SIGTERM and graceful shutdown

A different failure mode that often shows up as “deploys started failing after I added zero-downtime deploys.”

What you’ll see

Runtime log: SIGTERM not handled
==> SIGTERM received, shutting down gracefully
==> Application did not exit within 30 seconds, sending SIGKILL
==> Application exited with code 137
==> New instance is starting...
Runtime log: workers killed mid-request
[CRITICAL] WORKER TIMEOUT (pid:23)
[ERROR] Worker (pid:23) was sent SIGKILL! Perhaps out of memory?

What it means

When Render deploys a new version or scales down, it sends SIGTERM to the old process and waits up to 30 seconds for it to exit cleanly. If the process ignores the signal, Render sends SIGKILL - which is what shows in logs above.

The two flavors:

  • Process doesn’t handle SIGTERM at all → server keeps running, drops connections at SIGKILL time. Ugly logs but recoverable.
  • Long-running requests block shutdown → a worker stuck on a slow request can’t drain in time.
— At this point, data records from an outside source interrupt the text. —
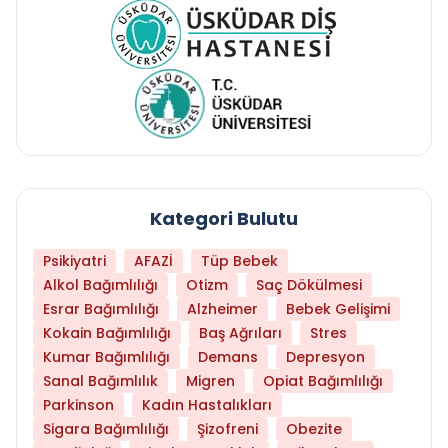
Kategori Bulutu
Psikiyatri
AFAZİ
Tüp Bebek
Alkol Bağımlılığı
Otizm
Saç Dökülmesi
Esrar Bağımlılığı
Alzheimer
Bebek Gelişimi
Kokain Bağımlılığı
Baş Ağrıları
Stres
Kumar Bağımlılığı
Demans
Depresyon
Sanal Bağımlılık
Migren
Opiat Bağımlılığı
Parkinson
Kadın Hastalıkları
Sigara Bağımlılığı
Şizofreni
Obezite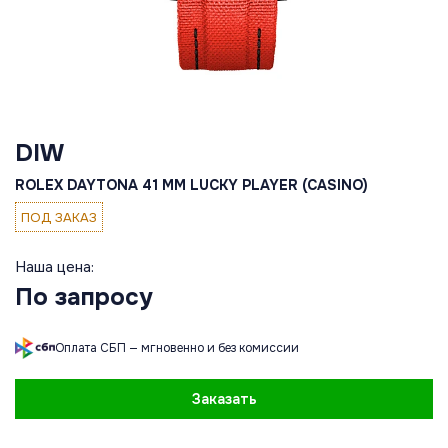
DIW
ROLEX DAYTONA 41 MM LUCKY PLAYER (CASINO)
ПОД ЗАКАЗ
Наша цена:
По запросу
Оплата СБП — мгновенно и без комиссии
Заказать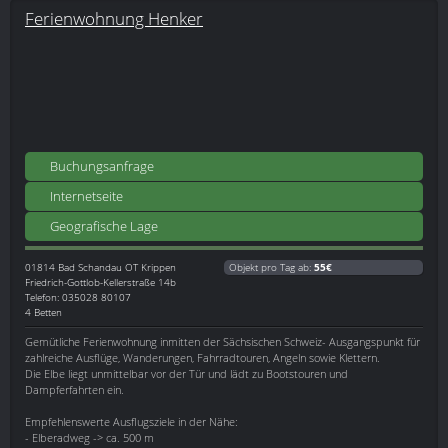
Ferienwohnung Henker
Buchungsanfrage
Internetseite
Geografische Lage
01814
Bad Schandau OT Krippen
Objekt pro Tag ab:
55€
Friedrich-Gottlob-Kellerstraße 14b
Telefon: 035028 80107
4 Betten
Gemütliche Ferienwohnung inmitten der Sächsischen Schweiz- Ausgangspunkt für
zahlreiche Ausflüge, Wanderungen, Fahrradtouren, Angeln sowie Klettern.
Die Elbe liegt unmittelbar vor der Tür und lädt zu Bootstouren und
Dampferfahrten ein.
Empfehlenswerte Ausflugsziele in der Nähe:
- Elberadweg -> ca. 500 m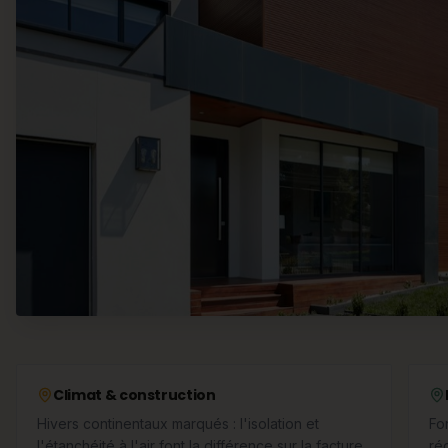
Climat & construction
Hivers continentaux marqués : l'isolation et
Fo
l'étanchéité à l'air font la différence sur la facture
ré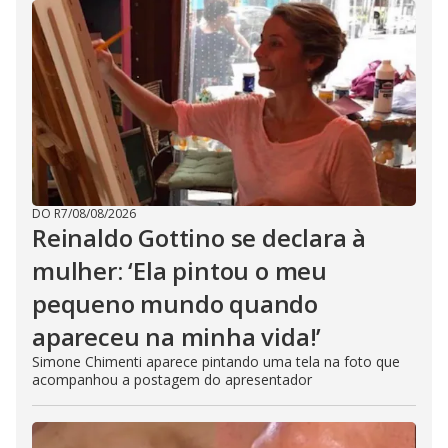
DO R7
/
08/08/2026
Reinaldo Gottino se declara à
mulher: ‘Ela pintou o meu
pequeno mundo quando
apareceu na minha vida!’
Simone Chimenti aparece pintando uma tela na foto que
acompanhou a postagem do apresentador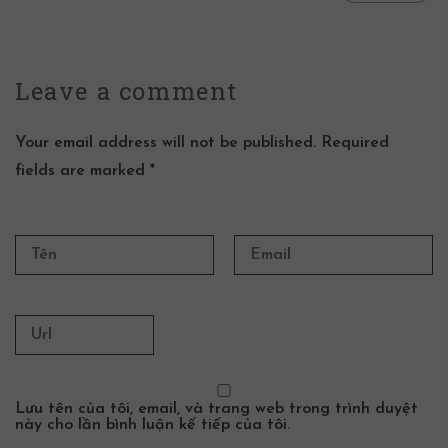
Leave a
comment
Your email address will not be published. Required
fields are marked *
Lưu tên của tôi, email, và trang web trong trình duyệt
này cho lần bình luận kế tiếp của tôi.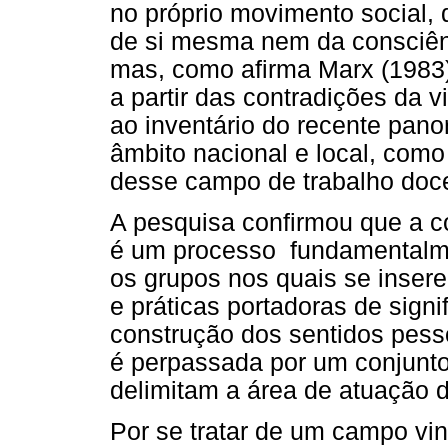
no próprio movimento social,
de si mesma nem da consciênc
mas, como afirma Marx (1983),
a partir das contradições da v
ao inventário do recente pano
âmbito nacional e local, com
desse campo de trabalho doc
A pesquisa confirmou que a co
é um processo fundamentalme
os grupos nos quais se inser
e práticas portadoras de sign
construção dos sentidos pesso
é perpassada por um conjunto
delimitam a área de atuação d
Por se tratar de um campo vi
Often shows up as WORKER TIMEOUT in gunicorn or uvicorn.

The fix

Wire a SIGTERM handler that stops accepting new connections and drains the in-flight ones:

Node / Express graceful shutdown
const server = app.listen(port, "0.0.0.0");
process.on("SIGTERM", () => {
console.log("SIGTERM received, draining...");
server.close(() => {
console.log("All connections drained, exiting");
process.exit(0);
});
// Force exit after 25s to stay under Render's 30s window
setTimeout(() => process.exit(0), 25000).unref();
});
gunicorn graceful timeout
# In startCommand or gunicorn.conf.py
gunicorn myapp:app --bind 0.0.0.0:$PORT \
--workers 4 \
--graceful-timeout 25 \
--timeout 30

For background workers (no HTTP listener), the same pattern: SIGTERM → finish current job → exit.

Python worker
import signal
shutdown = False
def handle_sigterm(*_):
global shutdown
shutdown = True
signal.signal(signal.SIGTERM, handle_sigterm)
while not shutdown:
job = queue.get(timeout=5)
process(job)

Crash loop vs flapping service

Two patterns that look identical from a distance:

PatternSymptomLikely cause
Crash loopService exits on boot, restarts, exits, restarts, indefinitelyDeterministic boot error (missing env var, bad config)
FlappingService goes live, stays up for minutes/hours, dies, restartsNon-deterministic (memory leak, slow OOM, external dep timing out)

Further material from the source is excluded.